For the third consecutive week, Port Adelaide fell behind to start the game and found a way to win.

It has beaten a top-four rival. It has finally beaten a top-four rival ...

But it is how Port Adelaide beat the Western Bulldogs - on a hit-and-run raid of west Melbourne on Friday night - that should resonate louder than the ending of the longest-standing doubt on Ken Hinkley's team.

Yet again, Port Adelaide clawed back a game working to the opposition's theme and then turned the script to its preferred way. For the third consecutive week, Port Adelaide fell behind - this time by 22 points in the first term and by 19 points at half-time - and found a way to win after scoring just one goal in the opening half.

Hinkley's men did it the hard way. But they did it.

So Port Adelaide will rank second with an impressive 17-5 win-loss record at the end of the home-and-away campaign. It will start the top-eight finals series with a home qualifying final at Adelaide Oval against Geelong.

There will be no noisy gorilla on Port Adelaide's back with almost every question posed during the build-up to the qualifying final being about the team's previously winless record against top-four rivals.

Rather, there should be recognition of a Port Adelaide squad of players who during the past three months have built telling momentum to the finals with a resilient attitude and effective blue-collar game.

07:46

They do make it hard for themselves at times. For the sixth time in the past seven games, Port Adelaide lost the first term on Friday night under the closed roof of the Docklands stadium. And this opening against the Western Bulldogs was the worst of the six with a 16-point deficit at quarter-time.

In the second term - after getting the game on its own terms by stopping the Western Bulldogs' piercing runs through space from a stacked half-back line - Port Adelaide locked the play in its forward half ... but failed to capitalise. 

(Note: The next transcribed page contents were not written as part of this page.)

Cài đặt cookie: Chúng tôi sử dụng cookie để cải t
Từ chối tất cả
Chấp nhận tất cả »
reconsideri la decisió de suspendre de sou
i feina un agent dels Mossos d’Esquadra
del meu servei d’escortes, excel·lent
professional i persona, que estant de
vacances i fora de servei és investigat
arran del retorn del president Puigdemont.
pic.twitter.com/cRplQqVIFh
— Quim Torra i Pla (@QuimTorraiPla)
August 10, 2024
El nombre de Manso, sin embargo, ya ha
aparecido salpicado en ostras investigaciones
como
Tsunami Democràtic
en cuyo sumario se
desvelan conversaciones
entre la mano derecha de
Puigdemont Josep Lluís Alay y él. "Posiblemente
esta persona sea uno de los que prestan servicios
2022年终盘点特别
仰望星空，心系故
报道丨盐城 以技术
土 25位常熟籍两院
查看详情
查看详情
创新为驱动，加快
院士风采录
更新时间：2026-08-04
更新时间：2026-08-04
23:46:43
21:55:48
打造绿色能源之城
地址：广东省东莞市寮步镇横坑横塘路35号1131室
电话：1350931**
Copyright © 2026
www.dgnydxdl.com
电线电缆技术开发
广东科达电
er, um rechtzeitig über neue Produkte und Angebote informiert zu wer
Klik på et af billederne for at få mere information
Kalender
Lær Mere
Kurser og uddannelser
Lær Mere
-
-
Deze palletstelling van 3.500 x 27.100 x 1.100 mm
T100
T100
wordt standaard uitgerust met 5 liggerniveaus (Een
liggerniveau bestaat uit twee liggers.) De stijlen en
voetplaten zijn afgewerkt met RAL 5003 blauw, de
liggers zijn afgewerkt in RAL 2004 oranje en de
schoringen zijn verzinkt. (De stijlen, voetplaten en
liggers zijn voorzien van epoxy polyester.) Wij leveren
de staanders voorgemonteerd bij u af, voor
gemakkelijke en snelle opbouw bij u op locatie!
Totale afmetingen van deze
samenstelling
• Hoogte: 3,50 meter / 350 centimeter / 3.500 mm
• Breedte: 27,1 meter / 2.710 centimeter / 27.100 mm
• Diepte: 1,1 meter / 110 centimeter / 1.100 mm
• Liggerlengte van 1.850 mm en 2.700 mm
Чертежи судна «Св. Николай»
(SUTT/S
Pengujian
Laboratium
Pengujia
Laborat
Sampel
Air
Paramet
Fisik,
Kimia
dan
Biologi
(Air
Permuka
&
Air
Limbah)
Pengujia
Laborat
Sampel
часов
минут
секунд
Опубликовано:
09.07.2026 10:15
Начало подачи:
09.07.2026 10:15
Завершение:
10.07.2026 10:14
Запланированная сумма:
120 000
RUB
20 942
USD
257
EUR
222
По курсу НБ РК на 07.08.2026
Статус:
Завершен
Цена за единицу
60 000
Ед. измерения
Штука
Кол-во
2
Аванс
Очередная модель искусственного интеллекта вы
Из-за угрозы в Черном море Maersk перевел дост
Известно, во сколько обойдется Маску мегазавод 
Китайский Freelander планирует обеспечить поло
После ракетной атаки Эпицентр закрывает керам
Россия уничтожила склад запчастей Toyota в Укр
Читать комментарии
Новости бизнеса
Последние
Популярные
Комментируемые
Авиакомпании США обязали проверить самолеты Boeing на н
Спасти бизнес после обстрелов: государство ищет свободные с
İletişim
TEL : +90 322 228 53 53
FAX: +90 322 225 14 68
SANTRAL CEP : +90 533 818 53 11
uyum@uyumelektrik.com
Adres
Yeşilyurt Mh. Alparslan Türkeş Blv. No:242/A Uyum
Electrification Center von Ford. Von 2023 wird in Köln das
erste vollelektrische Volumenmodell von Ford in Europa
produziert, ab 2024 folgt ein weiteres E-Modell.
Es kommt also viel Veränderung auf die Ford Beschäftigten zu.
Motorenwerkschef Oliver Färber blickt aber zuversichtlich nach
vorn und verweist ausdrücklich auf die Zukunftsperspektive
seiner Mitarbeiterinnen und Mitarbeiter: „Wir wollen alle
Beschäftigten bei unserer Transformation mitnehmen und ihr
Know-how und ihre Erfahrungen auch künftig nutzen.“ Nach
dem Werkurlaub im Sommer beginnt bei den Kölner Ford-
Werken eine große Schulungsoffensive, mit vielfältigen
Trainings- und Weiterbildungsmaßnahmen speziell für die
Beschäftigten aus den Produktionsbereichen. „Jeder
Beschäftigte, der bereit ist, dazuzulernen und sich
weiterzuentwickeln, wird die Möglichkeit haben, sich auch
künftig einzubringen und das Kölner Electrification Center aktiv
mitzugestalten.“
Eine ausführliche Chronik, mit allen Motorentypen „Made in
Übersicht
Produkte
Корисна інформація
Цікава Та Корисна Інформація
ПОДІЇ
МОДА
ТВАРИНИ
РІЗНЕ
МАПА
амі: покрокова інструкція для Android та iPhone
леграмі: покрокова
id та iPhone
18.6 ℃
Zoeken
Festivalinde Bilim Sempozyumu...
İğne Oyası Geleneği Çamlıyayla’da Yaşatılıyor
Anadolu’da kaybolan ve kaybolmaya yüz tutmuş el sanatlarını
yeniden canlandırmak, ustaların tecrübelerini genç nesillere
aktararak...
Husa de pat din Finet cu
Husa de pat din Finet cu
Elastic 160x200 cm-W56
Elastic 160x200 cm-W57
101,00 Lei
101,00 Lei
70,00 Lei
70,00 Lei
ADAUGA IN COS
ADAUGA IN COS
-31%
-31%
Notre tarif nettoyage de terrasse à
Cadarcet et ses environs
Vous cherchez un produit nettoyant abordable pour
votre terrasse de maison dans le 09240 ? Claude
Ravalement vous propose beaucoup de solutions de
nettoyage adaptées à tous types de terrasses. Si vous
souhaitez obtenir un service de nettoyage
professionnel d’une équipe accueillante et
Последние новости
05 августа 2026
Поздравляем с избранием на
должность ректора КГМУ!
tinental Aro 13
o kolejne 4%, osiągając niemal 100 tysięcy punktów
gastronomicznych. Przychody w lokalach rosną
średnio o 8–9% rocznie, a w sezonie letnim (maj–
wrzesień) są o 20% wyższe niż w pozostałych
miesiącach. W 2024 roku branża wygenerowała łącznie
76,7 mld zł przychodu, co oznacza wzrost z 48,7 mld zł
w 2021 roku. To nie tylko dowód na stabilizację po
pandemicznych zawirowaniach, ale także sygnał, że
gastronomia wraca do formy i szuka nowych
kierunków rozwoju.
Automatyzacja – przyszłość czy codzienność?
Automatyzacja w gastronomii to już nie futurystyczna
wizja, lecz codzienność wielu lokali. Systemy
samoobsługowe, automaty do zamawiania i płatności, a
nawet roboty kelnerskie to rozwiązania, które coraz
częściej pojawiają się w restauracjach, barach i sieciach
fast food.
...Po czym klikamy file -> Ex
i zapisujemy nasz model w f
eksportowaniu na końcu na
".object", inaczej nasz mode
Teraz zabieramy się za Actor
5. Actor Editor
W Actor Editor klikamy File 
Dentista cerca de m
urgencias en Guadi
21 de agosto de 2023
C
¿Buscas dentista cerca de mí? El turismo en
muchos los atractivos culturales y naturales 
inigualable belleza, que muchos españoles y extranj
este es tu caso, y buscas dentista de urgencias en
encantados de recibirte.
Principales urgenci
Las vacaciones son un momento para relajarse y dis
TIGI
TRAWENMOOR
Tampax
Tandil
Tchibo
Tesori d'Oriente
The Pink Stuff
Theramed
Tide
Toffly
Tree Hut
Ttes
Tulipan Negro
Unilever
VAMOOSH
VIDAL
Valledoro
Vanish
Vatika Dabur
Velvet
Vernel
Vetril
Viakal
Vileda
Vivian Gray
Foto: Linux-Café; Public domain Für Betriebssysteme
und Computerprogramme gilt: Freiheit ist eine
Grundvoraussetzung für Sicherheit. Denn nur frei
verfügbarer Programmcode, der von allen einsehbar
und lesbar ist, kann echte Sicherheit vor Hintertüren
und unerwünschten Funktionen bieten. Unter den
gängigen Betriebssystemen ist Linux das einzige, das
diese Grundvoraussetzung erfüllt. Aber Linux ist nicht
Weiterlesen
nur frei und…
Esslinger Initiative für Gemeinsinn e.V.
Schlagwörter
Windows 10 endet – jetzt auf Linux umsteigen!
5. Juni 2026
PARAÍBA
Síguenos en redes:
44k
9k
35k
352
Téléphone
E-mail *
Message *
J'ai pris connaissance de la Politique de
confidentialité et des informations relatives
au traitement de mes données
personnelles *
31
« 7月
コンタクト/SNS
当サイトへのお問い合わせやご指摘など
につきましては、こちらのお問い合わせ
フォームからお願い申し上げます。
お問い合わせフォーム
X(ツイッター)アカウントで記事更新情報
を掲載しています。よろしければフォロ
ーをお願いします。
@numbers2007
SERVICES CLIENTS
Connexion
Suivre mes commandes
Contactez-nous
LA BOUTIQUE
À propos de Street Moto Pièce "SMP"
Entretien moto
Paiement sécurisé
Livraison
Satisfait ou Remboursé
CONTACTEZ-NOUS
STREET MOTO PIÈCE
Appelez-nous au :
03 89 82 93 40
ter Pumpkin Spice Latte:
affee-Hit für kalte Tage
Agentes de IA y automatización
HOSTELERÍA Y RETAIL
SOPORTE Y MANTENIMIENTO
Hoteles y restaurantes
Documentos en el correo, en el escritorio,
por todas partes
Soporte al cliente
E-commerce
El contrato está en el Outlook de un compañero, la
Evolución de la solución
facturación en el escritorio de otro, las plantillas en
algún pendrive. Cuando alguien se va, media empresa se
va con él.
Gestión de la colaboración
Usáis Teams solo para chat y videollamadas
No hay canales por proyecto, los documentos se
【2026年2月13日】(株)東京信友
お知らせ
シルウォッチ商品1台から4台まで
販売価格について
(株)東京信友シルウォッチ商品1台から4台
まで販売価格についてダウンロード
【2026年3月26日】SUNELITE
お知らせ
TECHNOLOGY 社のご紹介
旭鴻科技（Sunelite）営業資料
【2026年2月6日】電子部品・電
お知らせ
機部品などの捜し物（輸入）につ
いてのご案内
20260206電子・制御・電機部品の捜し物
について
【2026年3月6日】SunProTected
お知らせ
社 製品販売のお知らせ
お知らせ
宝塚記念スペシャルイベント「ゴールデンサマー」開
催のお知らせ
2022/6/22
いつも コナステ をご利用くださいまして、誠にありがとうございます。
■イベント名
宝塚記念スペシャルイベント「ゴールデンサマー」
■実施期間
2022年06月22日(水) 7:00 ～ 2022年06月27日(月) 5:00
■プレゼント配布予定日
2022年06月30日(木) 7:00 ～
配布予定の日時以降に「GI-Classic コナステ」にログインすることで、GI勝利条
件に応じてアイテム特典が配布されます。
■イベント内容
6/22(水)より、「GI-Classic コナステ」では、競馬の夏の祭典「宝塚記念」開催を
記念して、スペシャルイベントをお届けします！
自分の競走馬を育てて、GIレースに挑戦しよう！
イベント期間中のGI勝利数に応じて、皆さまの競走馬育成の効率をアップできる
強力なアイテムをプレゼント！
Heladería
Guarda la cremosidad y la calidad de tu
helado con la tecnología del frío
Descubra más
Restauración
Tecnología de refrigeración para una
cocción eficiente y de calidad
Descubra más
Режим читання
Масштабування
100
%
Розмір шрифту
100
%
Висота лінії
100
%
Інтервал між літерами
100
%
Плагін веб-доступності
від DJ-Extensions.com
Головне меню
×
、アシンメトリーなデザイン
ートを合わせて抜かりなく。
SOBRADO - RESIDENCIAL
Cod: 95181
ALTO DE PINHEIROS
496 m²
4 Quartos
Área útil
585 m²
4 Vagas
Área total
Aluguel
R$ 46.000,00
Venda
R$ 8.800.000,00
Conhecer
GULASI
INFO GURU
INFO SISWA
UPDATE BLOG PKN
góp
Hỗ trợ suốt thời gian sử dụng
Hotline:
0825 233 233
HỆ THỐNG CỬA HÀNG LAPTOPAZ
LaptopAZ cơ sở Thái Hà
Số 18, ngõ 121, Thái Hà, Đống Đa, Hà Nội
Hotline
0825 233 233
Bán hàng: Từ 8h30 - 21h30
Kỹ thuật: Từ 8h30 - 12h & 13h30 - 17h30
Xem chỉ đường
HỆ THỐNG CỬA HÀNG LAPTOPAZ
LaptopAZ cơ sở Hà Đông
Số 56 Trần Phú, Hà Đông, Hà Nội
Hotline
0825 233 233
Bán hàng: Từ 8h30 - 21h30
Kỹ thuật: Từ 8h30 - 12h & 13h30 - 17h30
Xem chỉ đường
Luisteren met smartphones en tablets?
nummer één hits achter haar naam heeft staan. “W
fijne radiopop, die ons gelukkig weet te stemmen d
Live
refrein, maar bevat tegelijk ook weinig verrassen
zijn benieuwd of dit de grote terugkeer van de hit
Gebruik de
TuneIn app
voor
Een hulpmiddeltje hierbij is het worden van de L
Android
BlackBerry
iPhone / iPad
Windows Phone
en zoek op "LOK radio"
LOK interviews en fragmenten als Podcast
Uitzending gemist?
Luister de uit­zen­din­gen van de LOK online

In this quarter, Port Adelaide - led by the dominating work of the tireless Travis Boak (12 touches in this term) - turned the barometer in its favour with seven more contested possessions than the Western Bulldogs, eight more clearances and eight more inside-50s. But the scoreboard showed no meaningful gain. The scorecard recorded five behinds, two shots out-of-bounds on the full and one falling short while Port Adelaide was dominating the inside-50 count.

It was a poor return for intense effort - and would have deflated and frustrated any team lacking the resilience Port Adelaide has built into its character and game since the mid-season break.

They persisted. And they succeeded. You do get what you deserve.

09:36

The significant note in averting the Western Bulldogs continuing to impose its ways on the game was the assertive ruck work of Scott Lycett; Willem Drew taking on the assignment of challenging Tom Liberatore; and Boak and Ollie Wines working their tandem on Marcus Bontempelli.

At the back, captain Tom Jonas tightened the defensive unit, again leading by example by taking to every contest with an uncompromising tone. And even with Port Adelaide putting up stronger barriers along the channels to the Western Bulldogs' goalfront, Luke Beveridge's team was remarkably efficient in the third term - with four goals from just six inside-50s after Port Adelaide opened the quarter with three goals.

The last 10 minutes of this game proved how the oldest mantra of the Hinkley era - to "never, ever give in" - still holds true with Port Adelaide.
Western Bulldogs midfielder Adam Treloar's goal - from a set shot, to advance this score source to 5.1 against 3.5 - created a challenging 15-point lead with 10:04 left on the clock.

The response was Port Adelaide's best 10 minutes since the comeback against Collingwood for the one-point win at the MCG in round 10.
Wines brought it back to nine points.

Boak made it three.

And Robbie Gray gave Port Adelaide a three-point lead - the team's first lead after the Western Bulldogs had spent 95:32 in front.

By the ever-reliable barometer, Port Adelaide won the clearances (35-28), the contested ball (139-132) and squared the centre clearances 9-9 against a lauded Western Bulldogs unit led by Bontempelli.

The two-point win carries one sour note: the left-hamstring injury to Rising Star forward Mitch Georgiades during the third term. 

The concept of four tall forwards with Georgiades, Charlie Dixon, Todd Marshall and ruckman Peter Ladhams - trialled by necessity when Port Adelaide had most of its half-forwards on the injury list - is lost for at least 14 days.

There will be relief in the match committee room that those half-forwards are back to now cover for tall forwards.

And there will be delight at Alberton that Port Adelaide does not have to hear of its record against top-four sides this week. Rather, there should be recognition of a resilient team that has built the confidence - and know how - to work its way through problems in games that do not always roll to the Port Adelaide agenda. 

They have beaten a top-four rival. And if they can do it three more times, at least twice at home, the Port Adelaide players will be rewarded with a premiership played out in demanding and challenging circumstances.